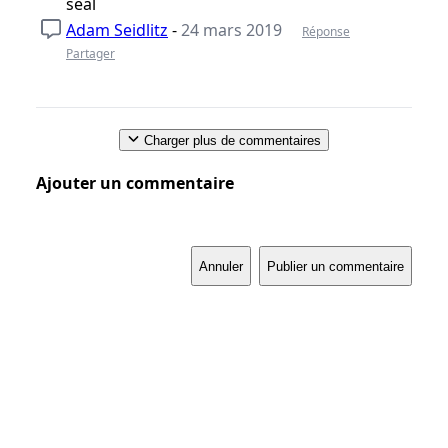
seal
Adam Seidlitz
-
24 mars 2019
Réponse
Partager
Charger plus de commentaires
Ajouter un commentaire
Annuler
Publier un commentaire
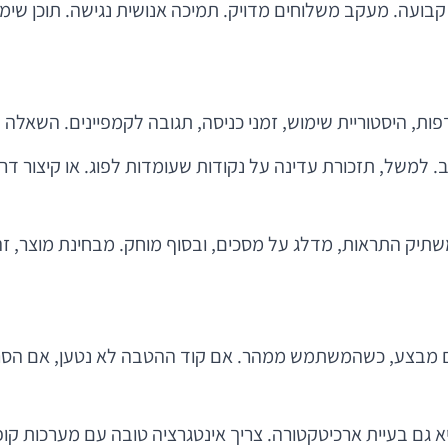
 קבועה. מעקב משלוחים מדויק. תמיכה אנושית נגישה. תוכן שימו
פות, היסטוריית שימוש, זמני כניסה, תגובה לקמפיינים. השאלה 
. למשל, תזכורת עדינה על נקודות שעומדות לפוג. או קיצור ד
ק התראות, מדלג על מסכים, ובסוף מוחק. מבחינת מוצר, זה ר
ום מבצע, כשהמשתמש ממהר. אם קוד ההטבה לא נטען, אם הסרי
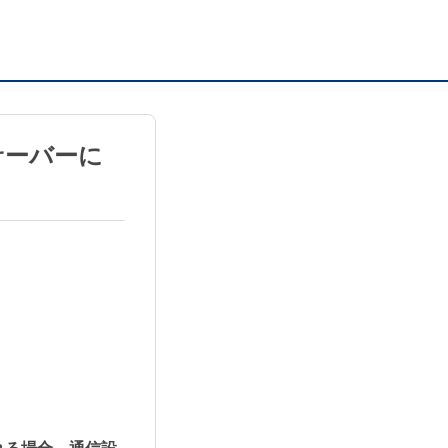
サーバーに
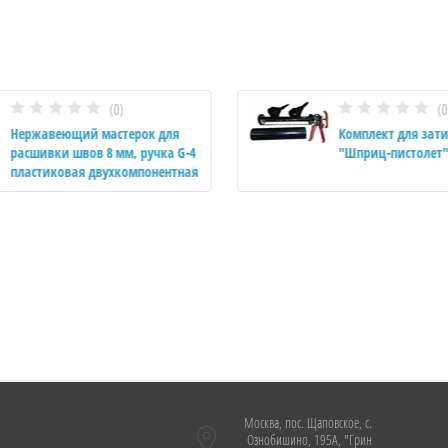
(0)
(0
Нержавеющий мастерок для
Комплект для зати
расшивки швов 8 мм, ручка G-4
"Шприц-пистолет"
пластиковая двухкомпонентная
Москва, пос. Щаповское, с.
Ознобишино, 195А, "Грин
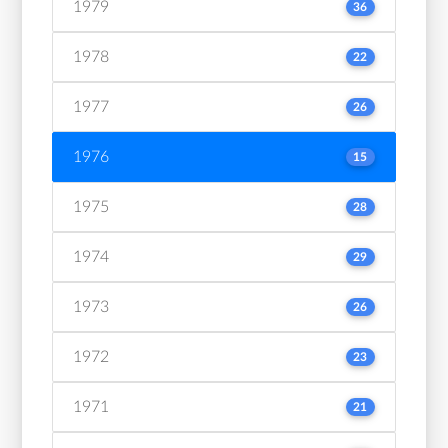
1979
36
1978
22
1977
26
1976
15
1975
28
1974
29
1973
26
1972
23
1971
21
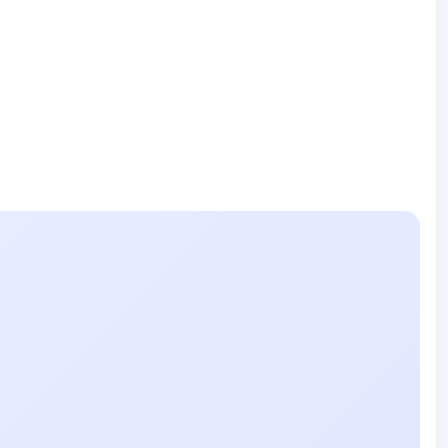
Мирово - к.к. Момин проход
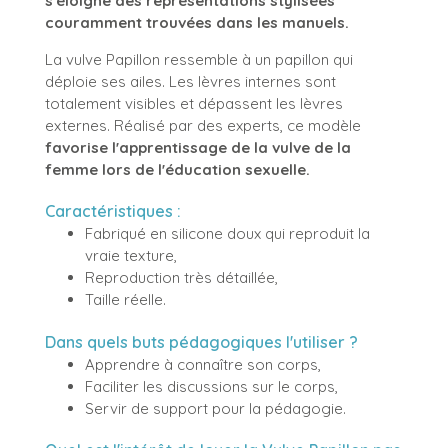
s'éloigne des représentations stylisées
couramment trouvées dans les manuels.
La vulve Papillon ressemble à un papillon qui
déploie ses ailes. Les lèvres internes sont
totalement visibles et dépassent les lèvres
externes. Réalisé par des experts, ce modèle
favorise l'apprentissage de la vulve de la
femme lors de l'éducation sexuelle.
Caractéristiques :
Fabriqué en silicone doux qui reproduit la
vraie texture,
Reproduction très détaillée,
Taille réelle.
Dans quels buts pédagogiques l'utiliser ?
Apprendre à connaître son corps,
Faciliter les discussions sur le corps,
Servir de support pour la pédagogie.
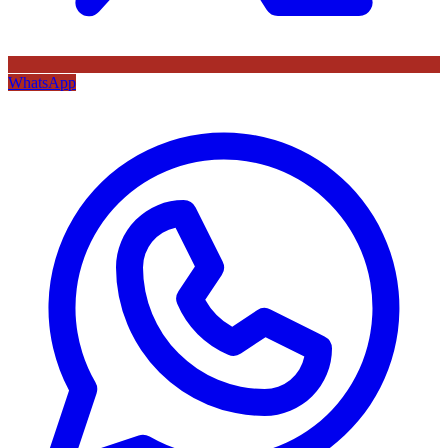
WhatsApp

-=-=-=-=-

→ **What you need to do**: Type the entries again verbatim. Any pictures should be skipped.

→ **Solution for this task**:
seal
Adam Seidlitz
-
24 mars 2019
Réponse
Partager
Charger plus de commentaires
Ajouter un commentaire
Annuler
Publier un commentaire
 קבועה. מעקב משלוחים מדויק. תמיכה אנושית נגישה. תוכן שימו
פות, היסטוריית שימוש, זמני כניסה, תגובה לקמפיינים. השאלה 
. למשל, תזכורת עדינה על נקודות שעומדות לפוג. או קיצור ד
ק התראות, מדלג על מסכים, ובסוף מוחק. מבחינת מוצר, זה ר
ום מבצע, כשהמשתמש ממהר. אם קוד ההטבה לא נטען, אם הסרי
サーバーに
(0)
(0
Нержавеющий мастерок для
Комплект для зати
расшивки швов 8 мм, ручка G-4
"Шприц-пистолет"
пластиковая двухкомпонентная
Москва, пос. Щаповское, с.
Ознобишино, 195А, "Грин
1979
36
1978
22
1977
26
1976
15
1975
28
1974
29
1973
26
1972
23
1971
21
Мирово - к.к. Момин проход
s'éloigne des représentations stylisées
couramment trouvées dans les manuels.
La vulve Papillon ressemble à un papillon qui
déploie ses ailes. Les lèvres internes sont
totalement visibles et dépassent les lèvres
externes. Réalisé par des experts, ce modèle
favorise l'apprentissage de la vulve de la
femme lors de l'éducation sexuelle.
Caractéristiques :
Fabriqué en silicone doux qui reproduit la
vraie texture,
Reproduction très détaillée,
Taille réelle.
Dans quels buts pédagogiques l'utiliser ?
Apprendre à connaître son corps,
Faciliter les discussions sur le corps,
Servir de support pour la pédagogie.
WhatsApp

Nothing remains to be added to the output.